- Listed records
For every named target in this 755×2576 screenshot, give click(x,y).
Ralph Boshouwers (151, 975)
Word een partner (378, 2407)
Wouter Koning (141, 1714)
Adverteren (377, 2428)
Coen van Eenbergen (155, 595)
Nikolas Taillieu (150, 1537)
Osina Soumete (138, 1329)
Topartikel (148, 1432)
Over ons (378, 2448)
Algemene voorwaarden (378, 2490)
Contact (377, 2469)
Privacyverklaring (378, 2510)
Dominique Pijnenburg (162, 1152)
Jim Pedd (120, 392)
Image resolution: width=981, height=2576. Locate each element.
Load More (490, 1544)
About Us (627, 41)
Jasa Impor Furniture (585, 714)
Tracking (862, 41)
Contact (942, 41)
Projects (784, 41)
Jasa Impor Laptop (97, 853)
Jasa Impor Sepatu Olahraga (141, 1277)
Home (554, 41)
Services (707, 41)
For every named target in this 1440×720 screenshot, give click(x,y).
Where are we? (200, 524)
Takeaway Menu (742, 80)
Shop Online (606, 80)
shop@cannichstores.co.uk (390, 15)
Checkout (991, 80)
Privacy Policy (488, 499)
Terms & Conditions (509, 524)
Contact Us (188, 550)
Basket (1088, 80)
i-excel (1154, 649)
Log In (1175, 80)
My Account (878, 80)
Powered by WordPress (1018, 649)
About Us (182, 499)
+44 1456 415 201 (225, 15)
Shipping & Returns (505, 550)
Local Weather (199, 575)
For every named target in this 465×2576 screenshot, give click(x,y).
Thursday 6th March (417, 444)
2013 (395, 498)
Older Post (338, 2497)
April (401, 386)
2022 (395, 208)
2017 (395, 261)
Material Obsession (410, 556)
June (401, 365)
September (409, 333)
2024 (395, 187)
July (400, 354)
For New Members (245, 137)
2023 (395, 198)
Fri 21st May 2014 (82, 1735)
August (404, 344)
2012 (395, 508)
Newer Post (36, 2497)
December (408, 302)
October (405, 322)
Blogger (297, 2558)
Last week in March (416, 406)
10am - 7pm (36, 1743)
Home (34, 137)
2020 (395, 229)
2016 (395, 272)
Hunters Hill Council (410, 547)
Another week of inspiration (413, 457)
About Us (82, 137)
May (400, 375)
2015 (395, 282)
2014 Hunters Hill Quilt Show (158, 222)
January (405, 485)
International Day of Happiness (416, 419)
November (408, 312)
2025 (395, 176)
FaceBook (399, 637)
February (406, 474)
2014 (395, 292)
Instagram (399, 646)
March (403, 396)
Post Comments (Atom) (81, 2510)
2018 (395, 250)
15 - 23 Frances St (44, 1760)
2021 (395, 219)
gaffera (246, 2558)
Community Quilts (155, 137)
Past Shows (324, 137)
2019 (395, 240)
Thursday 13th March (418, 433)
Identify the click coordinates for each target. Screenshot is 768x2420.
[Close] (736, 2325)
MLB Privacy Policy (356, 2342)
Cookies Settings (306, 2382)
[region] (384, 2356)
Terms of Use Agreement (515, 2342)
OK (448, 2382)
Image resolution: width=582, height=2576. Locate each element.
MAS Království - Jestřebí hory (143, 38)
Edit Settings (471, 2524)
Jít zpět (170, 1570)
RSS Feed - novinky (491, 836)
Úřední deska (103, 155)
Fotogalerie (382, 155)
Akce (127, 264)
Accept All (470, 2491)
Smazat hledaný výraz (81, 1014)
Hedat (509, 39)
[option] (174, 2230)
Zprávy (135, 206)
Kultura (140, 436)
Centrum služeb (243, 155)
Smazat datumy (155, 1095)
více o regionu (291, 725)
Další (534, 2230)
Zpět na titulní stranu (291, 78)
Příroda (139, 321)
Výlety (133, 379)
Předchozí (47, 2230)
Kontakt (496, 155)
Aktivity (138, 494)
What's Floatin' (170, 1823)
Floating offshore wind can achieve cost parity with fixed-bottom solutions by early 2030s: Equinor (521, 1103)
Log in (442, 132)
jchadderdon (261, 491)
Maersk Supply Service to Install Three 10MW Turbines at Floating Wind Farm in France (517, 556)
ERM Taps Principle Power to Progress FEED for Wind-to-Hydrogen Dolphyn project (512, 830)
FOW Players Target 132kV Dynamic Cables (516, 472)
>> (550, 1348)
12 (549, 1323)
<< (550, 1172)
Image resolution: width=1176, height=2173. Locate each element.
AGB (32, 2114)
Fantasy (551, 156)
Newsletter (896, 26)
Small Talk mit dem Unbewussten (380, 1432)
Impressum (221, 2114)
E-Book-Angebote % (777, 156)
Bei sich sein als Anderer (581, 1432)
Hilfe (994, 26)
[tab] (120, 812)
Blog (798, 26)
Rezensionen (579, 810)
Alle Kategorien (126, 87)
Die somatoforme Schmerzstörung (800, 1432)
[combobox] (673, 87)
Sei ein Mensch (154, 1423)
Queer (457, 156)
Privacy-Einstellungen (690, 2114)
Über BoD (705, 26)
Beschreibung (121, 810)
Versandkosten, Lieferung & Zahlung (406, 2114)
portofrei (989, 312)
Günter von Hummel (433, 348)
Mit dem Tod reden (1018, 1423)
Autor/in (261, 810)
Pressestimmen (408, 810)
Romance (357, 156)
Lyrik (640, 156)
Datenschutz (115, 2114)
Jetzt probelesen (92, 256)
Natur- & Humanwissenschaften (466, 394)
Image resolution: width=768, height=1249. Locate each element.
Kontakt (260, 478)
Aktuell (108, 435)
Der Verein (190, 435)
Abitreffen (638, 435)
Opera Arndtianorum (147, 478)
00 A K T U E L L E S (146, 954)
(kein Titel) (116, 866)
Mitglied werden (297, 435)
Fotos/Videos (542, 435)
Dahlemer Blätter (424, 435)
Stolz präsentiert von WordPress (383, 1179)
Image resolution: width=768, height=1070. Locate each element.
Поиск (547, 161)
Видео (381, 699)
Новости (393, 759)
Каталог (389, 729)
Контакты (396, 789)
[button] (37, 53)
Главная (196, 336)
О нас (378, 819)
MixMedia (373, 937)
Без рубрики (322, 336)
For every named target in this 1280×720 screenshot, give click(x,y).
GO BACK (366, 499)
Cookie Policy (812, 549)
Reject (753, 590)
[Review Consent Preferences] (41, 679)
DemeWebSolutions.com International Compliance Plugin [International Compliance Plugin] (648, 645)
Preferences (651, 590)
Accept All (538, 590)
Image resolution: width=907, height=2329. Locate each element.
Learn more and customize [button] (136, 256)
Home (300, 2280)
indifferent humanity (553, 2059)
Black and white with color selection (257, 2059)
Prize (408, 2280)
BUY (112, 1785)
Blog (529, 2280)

- Your objective
Give back, word for word, only the lines above from the line holding "Algemene voorwaarden (378, 2490)" to the line holding "Services (707, 41)", both included.

- The answer
Algemene voorwaarden (378, 2490)
Contact (377, 2469)
Privacyverklaring (378, 2510)
Dominique Pijnenburg (162, 1152)
Jim Pedd (120, 392)
Image resolution: width=981, height=2576. Locate each element.
Load More (490, 1544)
About Us (627, 41)
Jasa Impor Furniture (585, 714)
Tracking (862, 41)
Contact (942, 41)
Projects (784, 41)
Jasa Impor Laptop (97, 853)
Jasa Impor Sepatu Olahraga (141, 1277)
Home (554, 41)
Services (707, 41)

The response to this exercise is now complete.